### Your task
When you transcribe the listing that follows, keep every line exact and omit the pictures.

### Data for this exercise
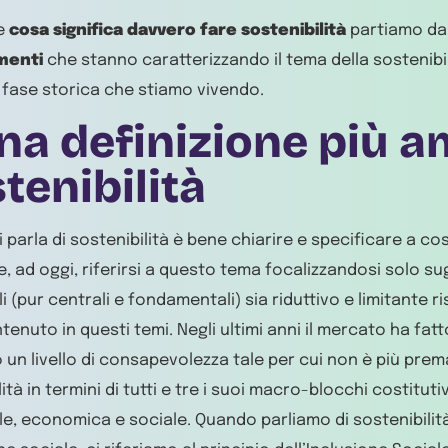
re
cosa significa davvero fare sostenibilità
partiamo da
menti
che stanno caratterizzando il tema della sostenibil
 fase storica che stiamo vivendo.
Una definizione più a
tenibilità
parla di sostenibilità è bene chiarire e specificare a cosa
, ad oggi, riferirsi a questo tema focalizzandosi solo sug
i (pur centrali e fondamentali) sia riduttivo e limitante r
tenuto in questi temi. Negli ultimi anni il mercato ha fatt
 un livello di consapevolezza tale per cui non è più prem
ità in termini di tutti e tre i suoi macro-blocchi costitutiv
e, economica e sociale. Quando parliamo di sostenibilità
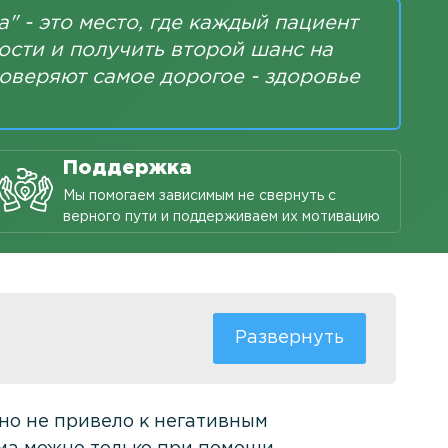
" - это место, где каждый пациент
ости и получить второй шанс на
оверяют самое дорогое - здоровье
Поддержка
Мы помогаем зависимым не свернуть с
верного пути и поддерживаем их мотивацию
оно не привело к негативным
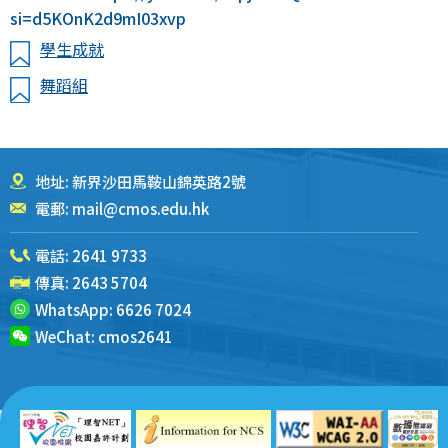
si=d5KOnK2d9mI03xvp
學生成就
舞蹈組
地址: 新界沙田馬鞍山錦英路2號
電郵:
mail@cmos.edu.hk
電話:
2641 9733
傳真: 2643 5704
WhatsApp:
6626 7024
WeChat:
cmos2641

### Response below
re
cosa significa davvero fare sostenibilità
partiamo da
menti
che stanno caratterizzando il tema della sostenibil
 fase storica che stiamo vivendo.
Una definizione più a
tenibilità
parla di sostenibilità è bene chiarire e specificare a cosa
, ad oggi, riferirsi a questo tema focalizzandosi solo sug
i (pur centrali e fondamentali) sia riduttivo e limitante r
tenuto in questi temi. Negli ultimi anni il mercato ha fatt
 un livello di consapevolezza tale per cui non è più prem
ità in termini di tutti e tre i suoi macro-blocchi costitutiv
e, economica e sociale. Quando parliamo di sostenibilità
" - это место, где каждый пациент
ости и получить второй шанс на
оверяют самое дорогое - здоровье
Поддержка
Мы помогаем зависимым не свернуть с
верного пути и поддерживаем их мотивацию
оно не привело к негативным
si=d5KOnK2d9mI03xvp
學生成就
舞蹈組
地址: 新界沙田馬鞍山錦英路2號
電郵:
mail@cmos.edu.hk
電話:
2641 9733
傳真: 2643 5704
WhatsApp:
6626 7024
WeChat:
cmos2641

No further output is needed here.